What do you think is the single most significant factor in determining the ultimate success or failure of your business? I’ll give you a hint… it’s not how hard you work, how well you train your employees, or even how strong your cash flow is. 

Those are all critical factors, don’t get me wrong—but even more important is your approach (or lack thereof) to goal setting. Psychologists believe, and studies have documented, that individuals with clear, written goals are significantly more likely to succeed than those without clearly defined goals. 

For instance, a study conducted by Gail Matthews, Ph.D., at the Dominican University, found that individuals with written goals achieved approximately 50% more of their goals than those without written goals.
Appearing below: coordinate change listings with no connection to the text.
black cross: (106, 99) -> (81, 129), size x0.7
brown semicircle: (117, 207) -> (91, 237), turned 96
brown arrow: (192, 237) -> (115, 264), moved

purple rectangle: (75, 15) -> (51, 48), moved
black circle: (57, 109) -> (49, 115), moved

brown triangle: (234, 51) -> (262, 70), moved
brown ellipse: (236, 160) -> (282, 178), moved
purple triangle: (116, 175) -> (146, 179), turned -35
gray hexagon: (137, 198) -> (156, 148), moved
In addition, the study also showed that individuals who made a public "commitment" to their goals and were held accountable to those goals were substantially more likely to accomplish them.
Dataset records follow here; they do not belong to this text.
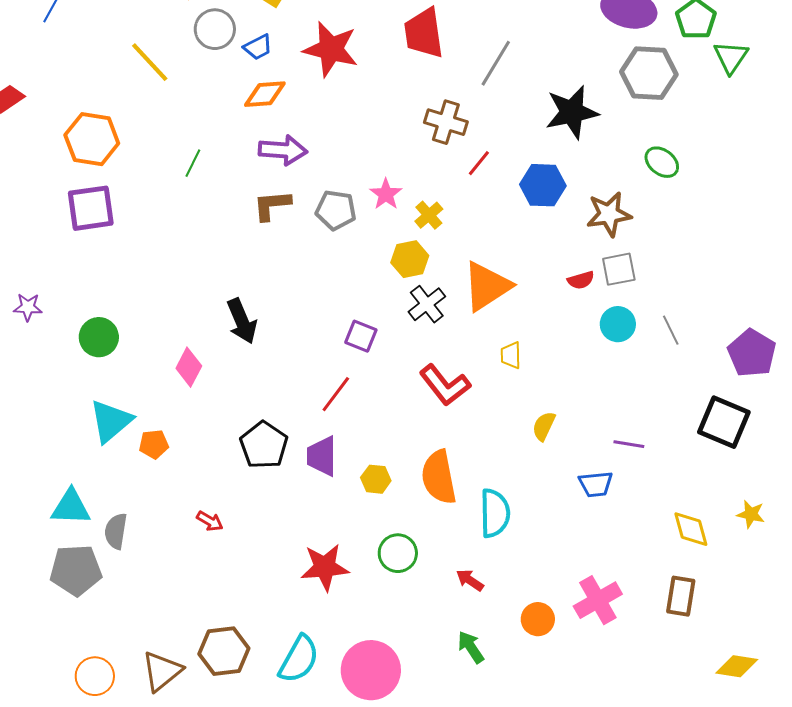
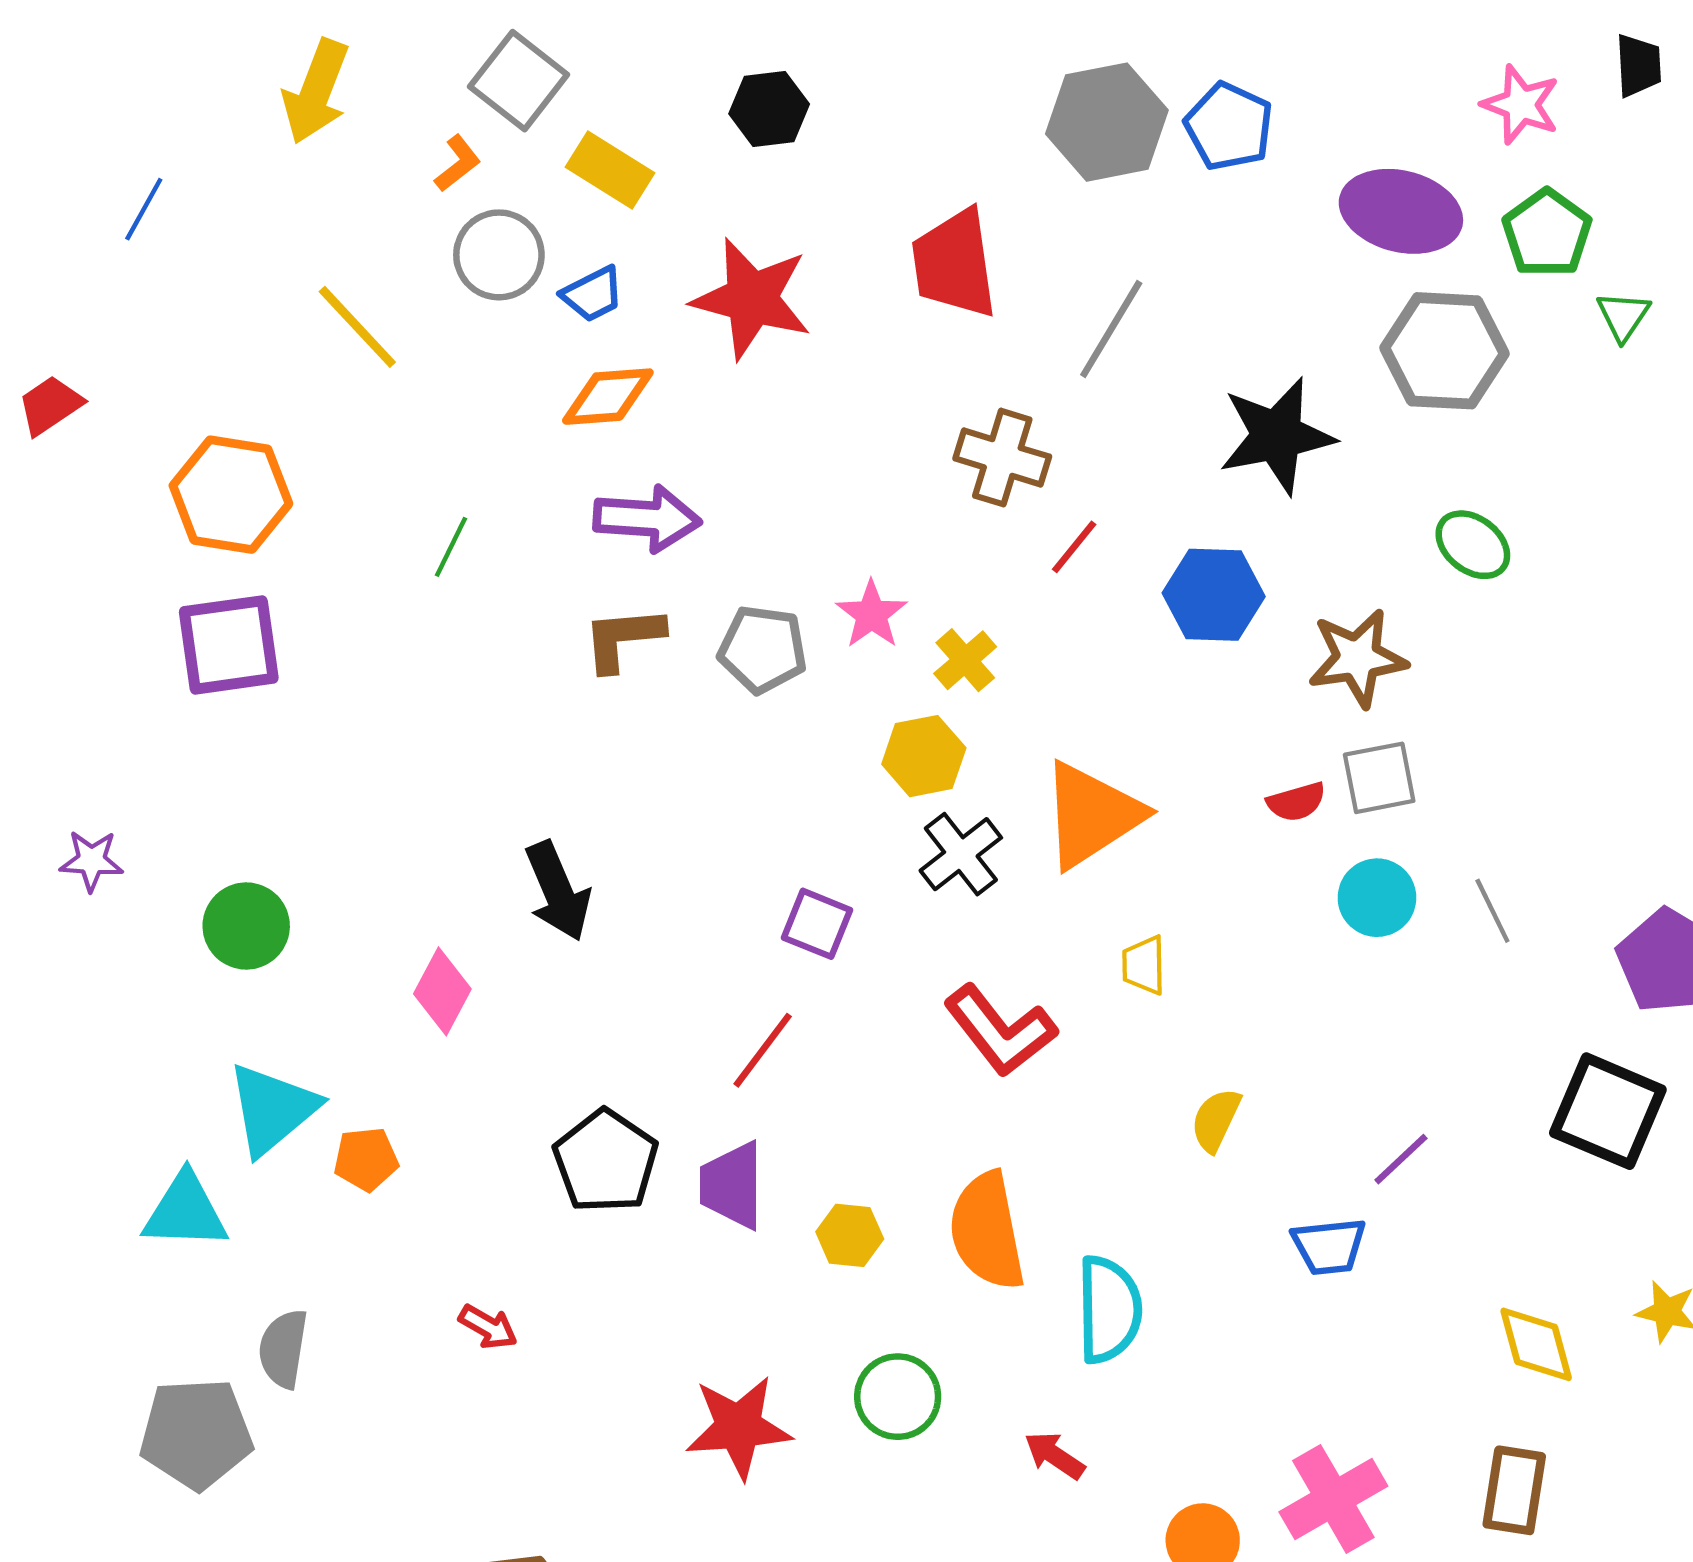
green triangle: (731, 57) -> (1623, 316), size x0.7
purple line: (629, 444) -> (1401, 1159), turned -52
cyan triangle: (71, 507) -> (185, 1211), moved

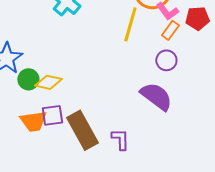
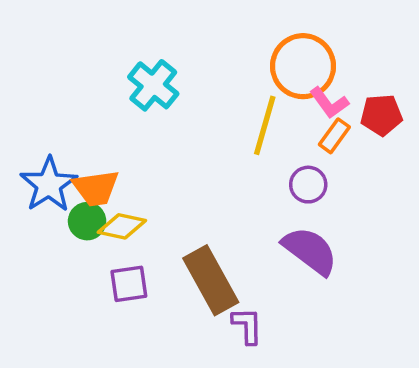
purple circle: (166, 60) -> (308, 185), moved
orange trapezoid: (33, 121) -> (96, 188), moved
brown rectangle: (82, 130) -> (211, 280), moved

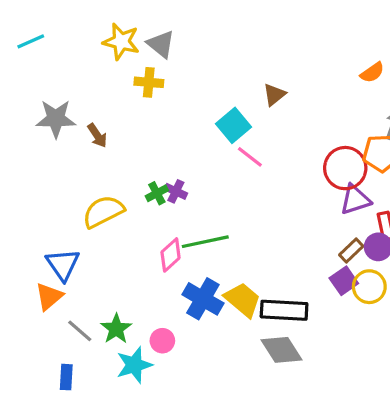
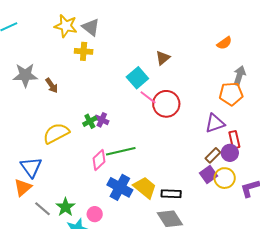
red circle: (345, 168) -> (166, 104), moved
black rectangle: (284, 310) -> (171, 194), size x0.7

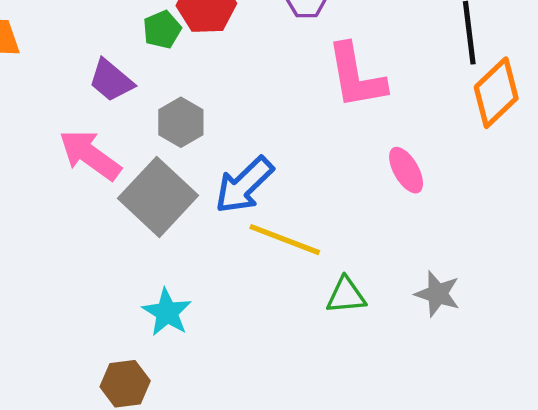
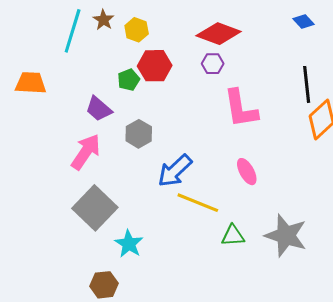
pink arrow: (90, 155) -> (86, 152), turned 87
pink ellipse: (406, 170) -> (247, 172), moved
gray square: (158, 197) -> (95, 208), moved
gray star: (438, 294) -> (286, 236), size x1.6

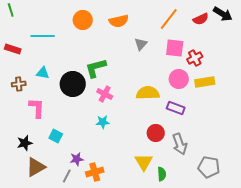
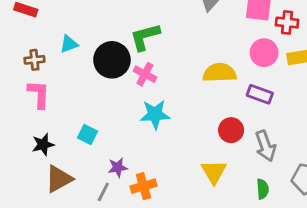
red cross: (195, 58) -> (287, 23), turned 35
cyan triangle: (43, 73) -> (69, 44), turned -32
pink cross: (105, 94) -> (145, 74), moved
pink L-shape: (37, 108) -> (39, 94), moved
cyan star: (103, 122) -> (155, 114), size x1.5
green semicircle: (162, 174) -> (263, 189), moved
As you can see, goals are critical to ensure success in any discipline—but it’s not enough to simply create a mental list. Below are steps to help you set and achieve your goals:

1) Brainstorm and identify goals you’d like to accomplish, for yourself and for your business. 

2) Put the goals in writing. Make sure that they are specific, and that they are quantifiable! (For instance, "work less than 50 hours per week" is a better goal than "spend more time with family.") Include a timeframe for achieving each goal, as well.

3) Seek accountability. Whether it’s an employee, a friend, or a family member—find someone to confide in. Have them check in with you periodically and ask you how you are doing with regards to accomplishing your goals. 

4) Create a plan for success. As Larry Elder put it, "A goal without a plan is just a wish." How are you going to achieve your goal? What do you need to learn? Who do you need to help you do it? 

5) Measure progress. It’s important that you take time to periodically monitor your progress. If you’ve set a 12 month goal, for example, evaluate your progress every three months. This gives you an opportunity to adjust your plan and stay on track. 

Goal setting is valuable exercise for anyone—but doubly so for business owners. It is easy, as a business owner, to become so focused on the day-to-day details of managing your organization that you completely lose sight of the big picture. The process of setting and pursuing goals forces you to adopt a big-picture mindset.  

Do you have goals for yourself and for your business? If not, now is the time to set them. Commit them to writing and seek accountability—and you’ll be well on your way to success.